I think we have some differences in terms there: customer-base was intended to mean the current (loyal?) customers who know about and shop a particular location (potentially looking for specific items). That knowledge of location/product isn't something that typically changes quickly. Where the market demand was meant to include both the current customer-base along with every one else and they (collectively) are carrying out the act of looking for and buying a specific product -- and that can completely evaporate overnight for any number of reasons (pandemic, recalls, popular trends/fads, etc.).

As for me I'm currently working to figure out what grows well in my current area - and what could (I'm not a native to the area, and am learning the very different climate/soil) prior to starting any sort of commercial operation open to the general public. Particularly since the general public (from what I've seen) isn't generally supportive of producer learning processes or changes in product availability (whether temporary or permanent). The exception to that might be if as a producer/seller you're known for having the occasional exotic/different product (in addition to basic staples) that can't be found elsewhere. In that case ceasing to carry those different products could have a negative outcome.

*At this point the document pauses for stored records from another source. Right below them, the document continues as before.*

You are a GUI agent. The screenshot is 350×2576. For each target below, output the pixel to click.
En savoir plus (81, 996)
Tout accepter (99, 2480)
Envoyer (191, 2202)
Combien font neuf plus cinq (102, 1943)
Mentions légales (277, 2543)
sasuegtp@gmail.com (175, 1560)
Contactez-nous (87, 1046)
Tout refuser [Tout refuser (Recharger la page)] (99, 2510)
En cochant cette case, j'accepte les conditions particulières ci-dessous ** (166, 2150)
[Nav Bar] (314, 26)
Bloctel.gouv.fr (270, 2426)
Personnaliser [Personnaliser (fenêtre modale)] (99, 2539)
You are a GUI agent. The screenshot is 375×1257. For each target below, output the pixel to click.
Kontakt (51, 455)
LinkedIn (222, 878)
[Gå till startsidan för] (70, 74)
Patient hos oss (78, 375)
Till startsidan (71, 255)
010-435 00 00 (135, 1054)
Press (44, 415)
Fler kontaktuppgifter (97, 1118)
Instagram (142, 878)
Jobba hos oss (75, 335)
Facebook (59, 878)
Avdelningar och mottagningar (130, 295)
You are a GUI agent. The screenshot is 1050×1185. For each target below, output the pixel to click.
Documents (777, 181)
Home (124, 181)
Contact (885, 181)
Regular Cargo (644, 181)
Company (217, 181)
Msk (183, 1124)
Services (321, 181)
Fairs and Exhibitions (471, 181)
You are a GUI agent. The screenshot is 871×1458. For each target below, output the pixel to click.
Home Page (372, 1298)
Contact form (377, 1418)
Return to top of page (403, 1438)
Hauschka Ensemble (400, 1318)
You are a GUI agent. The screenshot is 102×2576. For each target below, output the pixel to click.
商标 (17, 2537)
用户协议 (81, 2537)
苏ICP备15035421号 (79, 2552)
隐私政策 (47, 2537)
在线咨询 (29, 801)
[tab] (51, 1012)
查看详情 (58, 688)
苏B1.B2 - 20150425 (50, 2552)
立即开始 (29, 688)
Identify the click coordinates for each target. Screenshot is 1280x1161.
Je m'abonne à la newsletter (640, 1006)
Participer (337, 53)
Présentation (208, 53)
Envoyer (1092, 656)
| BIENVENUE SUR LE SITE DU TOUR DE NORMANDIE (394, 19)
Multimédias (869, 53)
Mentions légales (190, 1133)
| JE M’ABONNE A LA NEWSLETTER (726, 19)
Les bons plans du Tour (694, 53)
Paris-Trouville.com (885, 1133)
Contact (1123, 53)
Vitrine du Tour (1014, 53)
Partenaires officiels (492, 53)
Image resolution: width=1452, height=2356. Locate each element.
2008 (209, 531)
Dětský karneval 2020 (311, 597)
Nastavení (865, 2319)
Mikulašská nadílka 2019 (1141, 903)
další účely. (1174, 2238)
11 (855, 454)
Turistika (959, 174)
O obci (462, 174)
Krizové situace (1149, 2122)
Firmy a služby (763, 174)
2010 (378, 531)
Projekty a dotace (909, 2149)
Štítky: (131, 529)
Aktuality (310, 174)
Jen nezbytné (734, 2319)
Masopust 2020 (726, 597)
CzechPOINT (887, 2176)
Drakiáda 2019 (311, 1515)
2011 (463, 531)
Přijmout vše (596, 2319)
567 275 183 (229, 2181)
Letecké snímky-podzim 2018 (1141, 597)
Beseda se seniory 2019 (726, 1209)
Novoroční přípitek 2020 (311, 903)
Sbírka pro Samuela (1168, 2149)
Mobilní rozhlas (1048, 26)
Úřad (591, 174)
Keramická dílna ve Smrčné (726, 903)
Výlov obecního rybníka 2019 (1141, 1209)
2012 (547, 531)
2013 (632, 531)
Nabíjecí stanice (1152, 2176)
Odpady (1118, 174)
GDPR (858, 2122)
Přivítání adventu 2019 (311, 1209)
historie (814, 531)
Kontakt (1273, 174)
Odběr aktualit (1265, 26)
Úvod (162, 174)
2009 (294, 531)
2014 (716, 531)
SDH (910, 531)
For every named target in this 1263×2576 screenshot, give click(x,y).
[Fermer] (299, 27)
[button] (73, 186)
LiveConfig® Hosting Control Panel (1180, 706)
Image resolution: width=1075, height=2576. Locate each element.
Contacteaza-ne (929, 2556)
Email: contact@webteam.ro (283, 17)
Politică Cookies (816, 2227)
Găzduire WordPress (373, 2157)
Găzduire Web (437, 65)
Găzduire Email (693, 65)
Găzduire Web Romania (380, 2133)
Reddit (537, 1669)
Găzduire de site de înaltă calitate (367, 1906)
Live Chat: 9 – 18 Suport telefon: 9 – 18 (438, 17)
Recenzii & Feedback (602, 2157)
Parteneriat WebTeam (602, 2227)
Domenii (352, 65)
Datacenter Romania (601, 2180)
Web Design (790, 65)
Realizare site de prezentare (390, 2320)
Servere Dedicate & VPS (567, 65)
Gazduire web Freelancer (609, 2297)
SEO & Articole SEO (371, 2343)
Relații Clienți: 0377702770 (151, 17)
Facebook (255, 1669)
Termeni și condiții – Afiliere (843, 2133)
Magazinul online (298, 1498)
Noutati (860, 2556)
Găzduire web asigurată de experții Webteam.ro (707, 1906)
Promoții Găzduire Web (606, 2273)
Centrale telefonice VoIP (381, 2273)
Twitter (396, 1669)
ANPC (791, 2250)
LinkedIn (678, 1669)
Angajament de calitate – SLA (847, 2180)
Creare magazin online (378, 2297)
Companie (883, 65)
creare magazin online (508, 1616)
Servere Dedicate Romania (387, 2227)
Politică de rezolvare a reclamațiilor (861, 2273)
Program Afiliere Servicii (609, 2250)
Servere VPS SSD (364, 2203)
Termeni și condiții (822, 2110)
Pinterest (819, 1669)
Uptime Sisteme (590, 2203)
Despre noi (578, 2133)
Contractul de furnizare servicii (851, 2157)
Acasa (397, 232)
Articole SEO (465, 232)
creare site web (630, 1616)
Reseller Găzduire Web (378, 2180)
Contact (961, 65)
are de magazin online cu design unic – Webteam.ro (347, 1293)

Though whatever the business I figure if you're selling directly to the public having repeat customers walk away empty handed or not finding what they were looking for on their visit isn't a good trend to have or create. I have worked enough different types of jobs (& been part of trying to explain why something was the way it was) to have learned that lesson.

Figuring out how to get them aware, and to a location to buy product can be challenging enough in normal times ..so when they are scared of even going out due to a pandemic?...... That's not exactly a time I'd want to consider making drastic changing the core nature/uniqueness of the already known business (unless absolutely forced to do so as it could almost be like starting over). If anything, it'd very likely be the time I'd want (or want to create) a repeat-customer contact list in order to be able to communicate directly to them (preferably en-masse & while not sharing their contact info) to advise of what mitigations have been put in place and advise when products (especially unique ones) have become available for sale -- much like many major corporations try to do with their loyalty programs and emailing lists.

....again just me and the only business/plans I understand the details of are my own so feel free to disregard or use/adapt as desired. Differences in situations drive difference in solutions.